第7回高校時代、投手として活躍した人物は次のうち誰?
(2007年7月24日)

講師:森岡浩

学習のポイント

日本のプロ野球や大リーグで活躍する選手たちの高校時代を知る

プロ野球を沸かせる選手たちも、昔は高校球児。しかし、ずっと同じポジションだったとは限らない。そこで問題。

練習問題
高校時代、投手として活躍した人物は次のうち誰?
  1. a. イチロー (シアトル・マリナーズ)
  2. b. 松井秀喜 (ニューヨーク・ヤンキース)
  3. c. 原辰徳 (読売ジャイアンツ監督)
  4. d. 野村克也 (楽天イーグルス監督)
解答&解説

 プロ野球選手の高校時代のポジションを調べると、断然投手が多い。プロ野球界では投手の絶対数が多い、ということもあるが、大学やプロで投手から野手に転向した選手も多いからだ。

 投手以外では、捕手や三塁手・遊撃手が多く、これらのポジションに各チームが中心選手を配置していることがわかる。さらに遡って、中学時代はというと、もう圧倒的に投手が多く、続いて捕手。きちんと数を数えたわけではないが、バッテリーだけでかなり多数を占めているのではないだろうか。

 楽天の野村監督(京都府立峰山高)は捕手ひとすじ。さすがに捕手以外でプレーしているところは想像できない。巨人の原監督は、東海大相模高1年で甲子園に出場した時にはすでに三塁手だったが、中学時代はエースだった。ヤンキースの松井秀喜選手も石川県の星稜高では内野手だが、地元の中学時代はエース。公立の中学校では、1校に才能のある選手が何人も集中することはまずない。そのため、将来プロに入るような素質の持ち主は、とりあえずチームの要となる投手として起用されることが多い。


滑川高時代、甲子園で野茂ばりの
投球フォームを見せた久保田

 高校まで投手だったのが、マリナーズのイチローこと鈴木一朗選手。愛工大名電高では2年夏に右翼手で、3年春にはエースで4番として甲子園に出場している。  オリックスはドラフト会議ですでに野手として指名しているが、当時の高校野球ファンでも、鈴木一朗選手がこんな大打者になると思っていた人は少なかったばすだ。

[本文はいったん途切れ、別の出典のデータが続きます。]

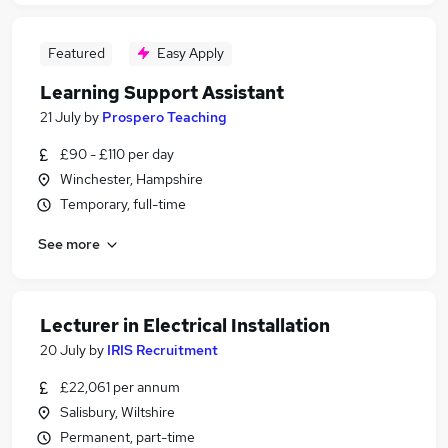
Featured
Easy Apply
Learning Support Assistant
21 July
by
Prospero Teaching
£90 - £110 per day
Winchester, Hampshire
Temporary, full-time
See more
Lecturer in Electrical Installation
20 July
by
IRIS Recruitment
£22,061 per annum
Salisbury, Wiltshire
Permanent, part-time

 一方、プロでは投手なのに、高校時代はエースではなかった、という選手もいる。たまたまチームにもう一人好投手がいたため、野手兼第二投手だった、というケースがほとんどだが、中には変わった選手もいる。阪神タイガースの久保田智之投手は、滑川高(現・滑川総合高)時代に背番号2の捕手として甲子園に出場しているのだ。しかし、エースが打たれると、自らプロテクターをはずしてマウンドに上り、豪速球を投げて観客を驚かせた。

 従って、この問題の正解は、a.のイチロー選手。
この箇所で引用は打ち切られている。